[Page-level text extractions]
********

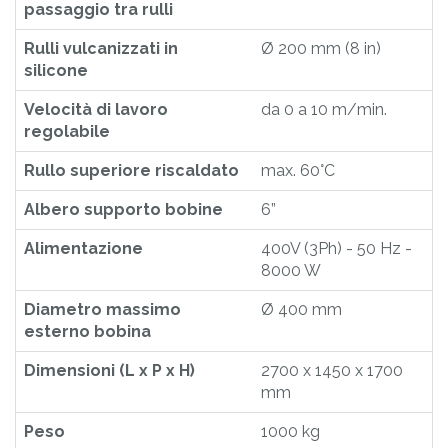
passaggio tra rulli
Rulli vulcanizzati in
Ø 200 mm (8 in)
silicone
Velocità di lavoro
da 0 a 10 m/min.
regolabile
Rullo superiore riscaldato
max. 60°C
Albero supporto bobine
6”
Alimentazione
400V (3Ph) - 50 Hz -
8000 W
Diametro massimo
Ø 400 mm
esterno bobina
Dimensioni (L x P x H)
2700 x 1450 x 1700
mm
Peso
1000 kg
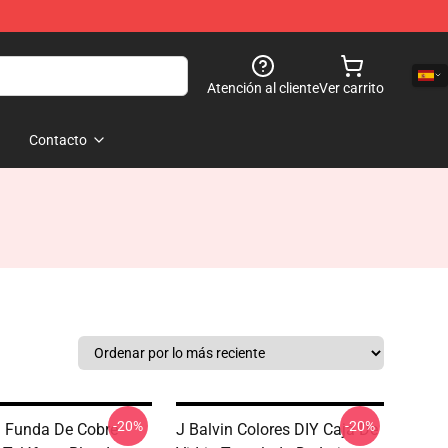
Atención al cliente
Ver carrito
Contacto
-20%
-20%
n Funda De Cobre
J Balvin Colores DIY Caja De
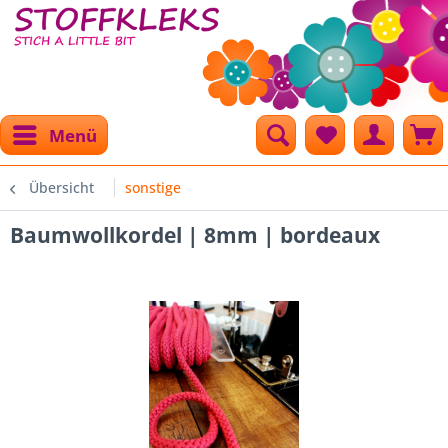
Menü
Übersicht
sonstige
Baumwollkordel | 8mm | bordeaux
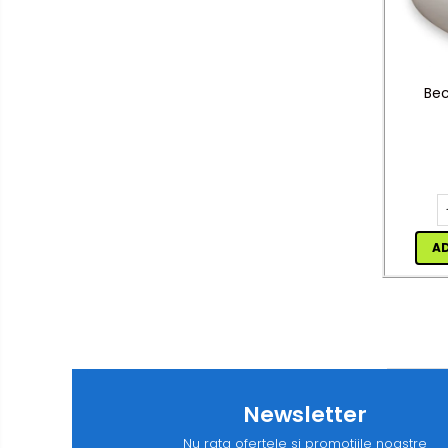
Produse grele si voluminoase
Promotii
Bec
A
Newsletter
Nu rata ofertele si promotiile noastre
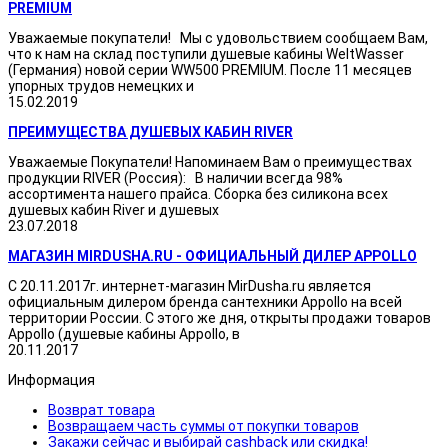
PREMIUM
Уважаемые покупатели! Мы с удовольствием сообщаем Вам,
что к нам на склад поступили душевые кабины WeltWasser
(Германия) новой серии WW500 PREMIUM. После 11 месяцев
упорных трудов немецких и
15.02.2019
ПРЕИМУЩЕСТВА ДУШЕВЫХ КАБИН RIVER
Уважаемые Покупатели! Напоминаем Вам о преимуществах
продукции RIVER (Россия): В наличии всегда 98%
ассортимента нашего прайса. Сборка без силикона всех
душевых кабин River и душевых
23.07.2018
МАГАЗИН MIRDUSHA.RU - ОФИЦИАЛЬНЫЙ ДИЛЕР APPOLLO
С 20.11.2017г. интернет-магазин MirDusha.ru является
официальным дилером бренда сантехники Appollo на всей
территории России. С этого же дня, открыты продажи товаров
Appollo (душевые кабины Appollo, в
20.11.2017
Информация
Возврат товара
Возвращаем часть суммы от покупки товаров
Закажи сейчас и выбирай cashback или скидка!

********

● About this exercise:
Give back the records above word for word, minus any image they hold.

● Response below:
passaggio tra rulli
Rulli vulcanizzati in
Ø 200 mm (8 in)
silicone
Velocità di lavoro
da 0 a 10 m/min.
regolabile
Rullo superiore riscaldato
max. 60°C
Albero supporto bobine
6”
Alimentazione
400V (3Ph) - 50 Hz -
8000 W
Diametro massimo
Ø 400 mm
esterno bobina
Dimensioni (L x P x H)
2700 x 1450 x 1700
mm
Peso
1000 kg
Atención al cliente
Ver carrito
Contacto
-20%
-20%
n Funda De Cobre
J Balvin Colores DIY Caja De
Menü
Übersicht
sonstige
Baumwollkordel | 8mm | bordeaux
Produse grele si voluminoase
Promotii
Bec
A
Newsletter
Nu rata ofertele si promotiile noastre
PREMIUM
Уважаемые покупатели! Мы с удовольствием сообщаем Вам,
что к нам на склад поступили душевые кабины WeltWasser
(Германия) новой серии WW500 PREMIUM. После 11 месяцев
упорных трудов немецких и
15.02.2019
ПРЕИМУЩЕСТВА ДУШЕВЫХ КАБИН RIVER
Уважаемые Покупатели! Напоминаем Вам о преимуществах
продукции RIVER (Россия): В наличии всегда 98%
ассортимента нашего прайса. Сборка без силикона всех
душевых кабин River и душевых
23.07.2018
МАГАЗИН MIRDUSHA.RU - ОФИЦИАЛЬНЫЙ ДИЛЕР APPOLLO
С 20.11.2017г. интернет-магазин MirDusha.ru является
официальным дилером бренда сантехники Appollo на всей
территории России. С этого же дня, открыты продажи товаров
Appollo (душевые кабины Appollo, в
20.11.2017
Информация
Возврат товара
Возвращаем часть суммы от покупки товаров
Закажи сейчас и выбирай cashback или скидка!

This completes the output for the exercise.